### Exercise aim
Repeat exactly the line with "Task: Click on the Ιστορία" and each line after it to the end of the data below; pictures stay out.
*** Material for this exercise Section Begins ***
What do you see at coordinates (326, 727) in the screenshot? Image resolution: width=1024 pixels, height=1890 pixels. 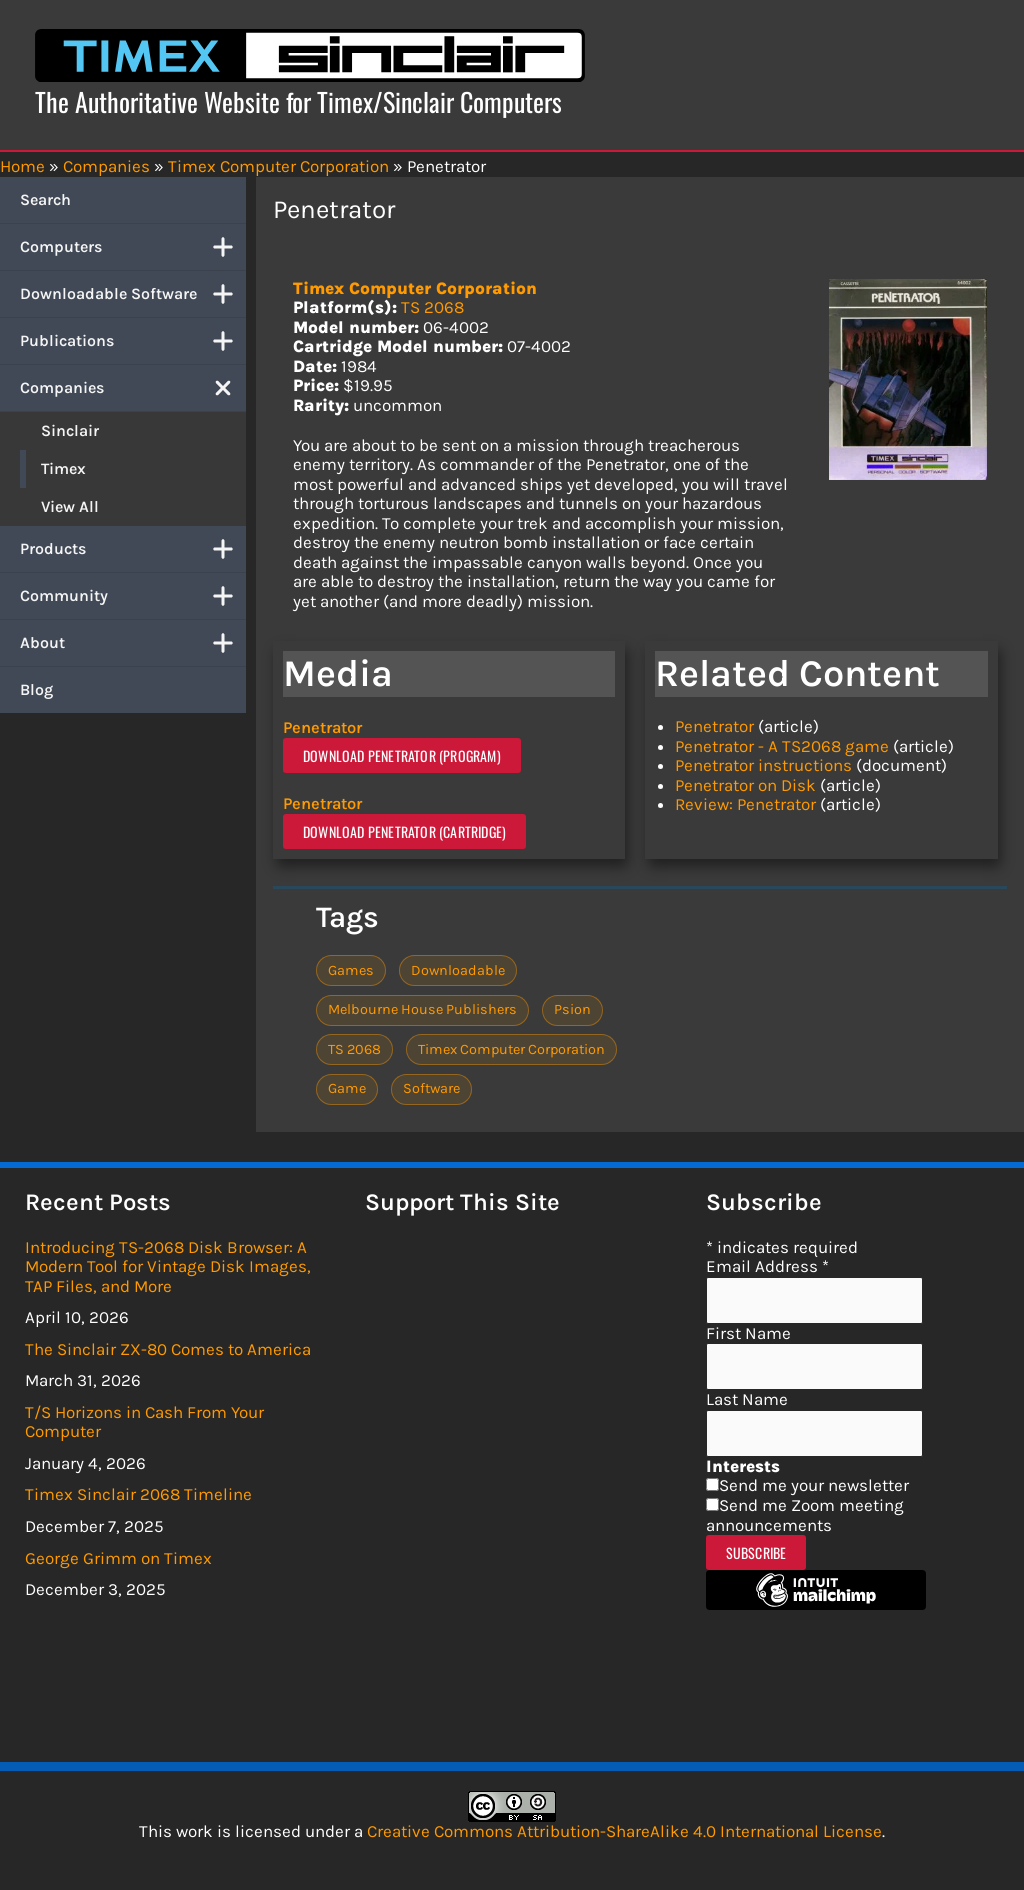 I see `Penetrator` at bounding box center [326, 727].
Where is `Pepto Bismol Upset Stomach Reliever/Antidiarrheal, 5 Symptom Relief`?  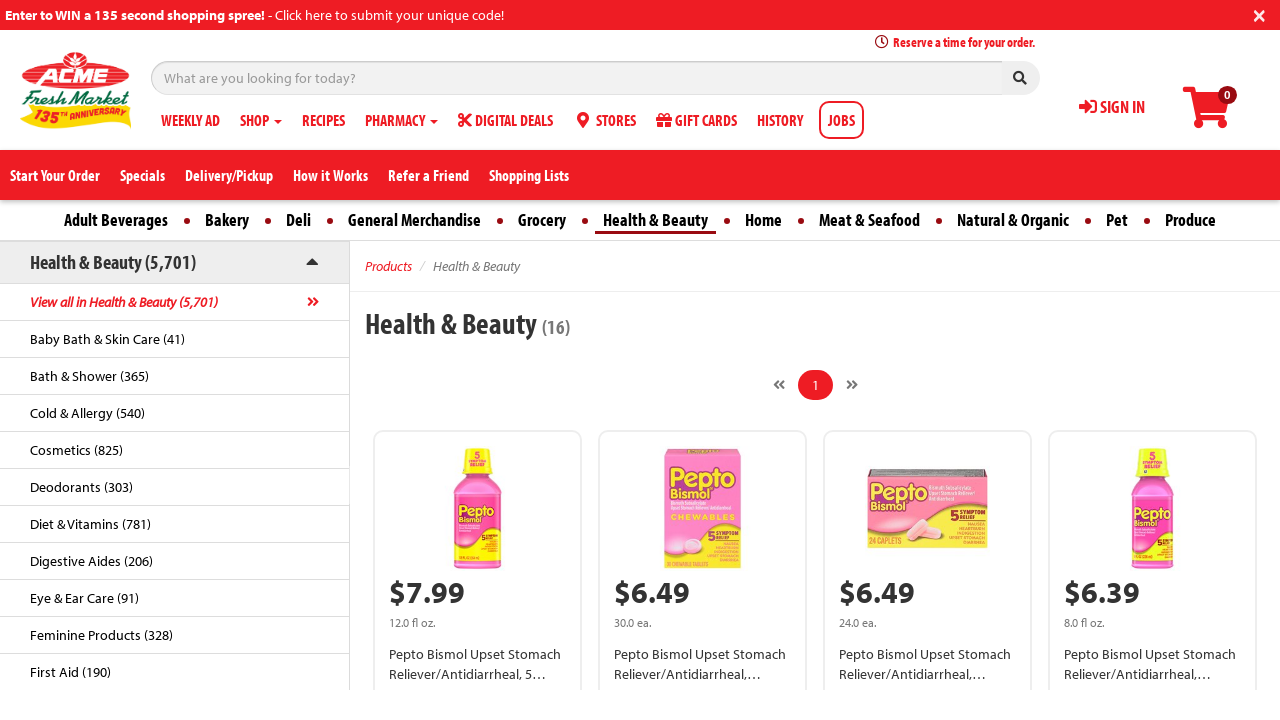 Pepto Bismol Upset Stomach Reliever/Antidiarrheal, 5 Symptom Relief is located at coordinates (475, 674).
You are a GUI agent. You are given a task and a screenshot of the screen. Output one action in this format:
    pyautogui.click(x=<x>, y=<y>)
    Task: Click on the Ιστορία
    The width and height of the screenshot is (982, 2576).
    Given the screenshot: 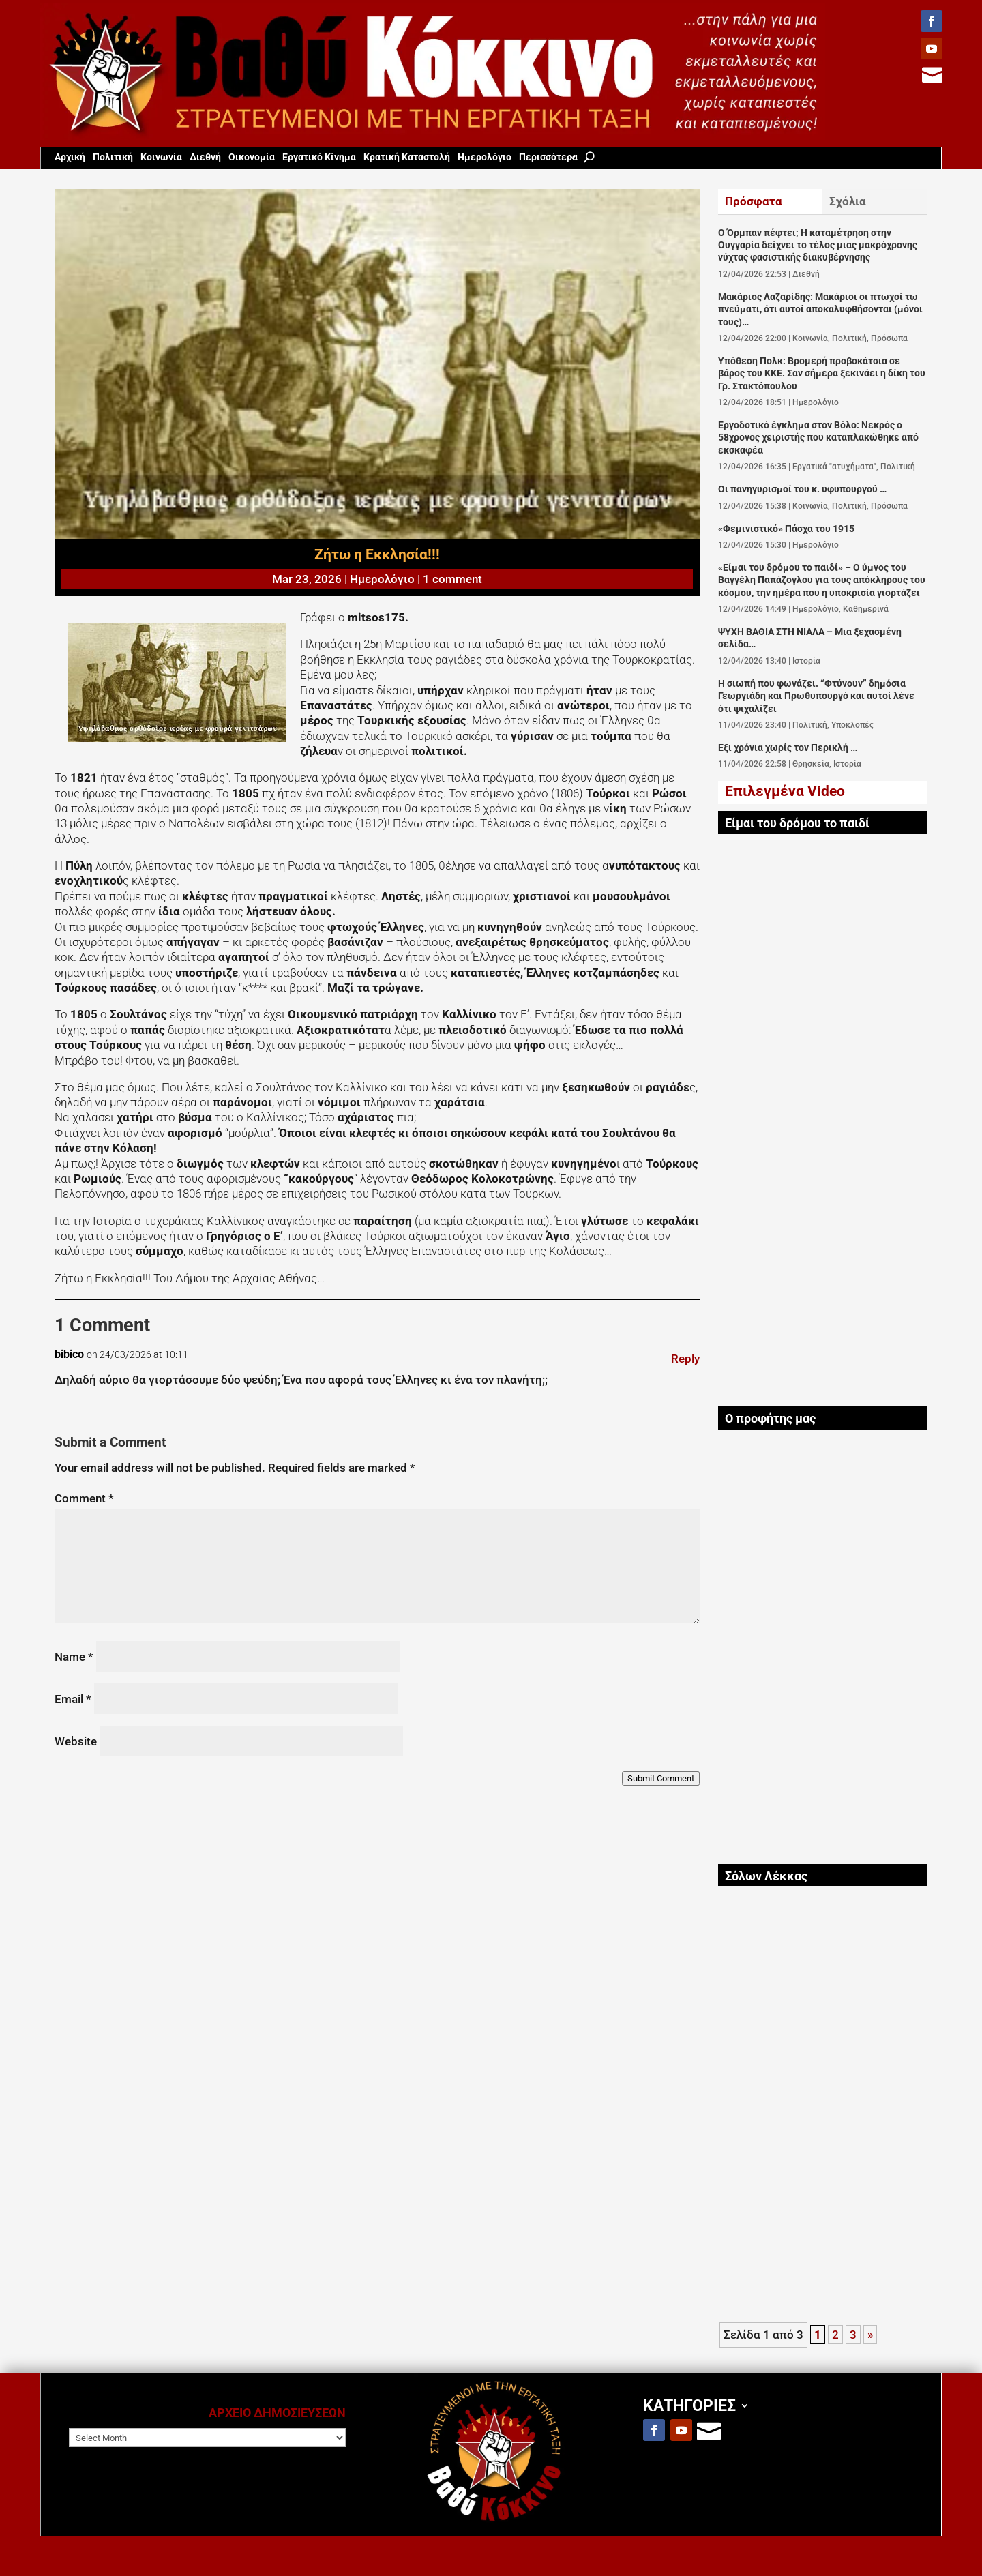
*** Material for this exercise Section Ends ***
### Exercise output
    Task: Click on the Ιστορία
    The width and height of the screenshot is (982, 2576).
    Given the screenshot: 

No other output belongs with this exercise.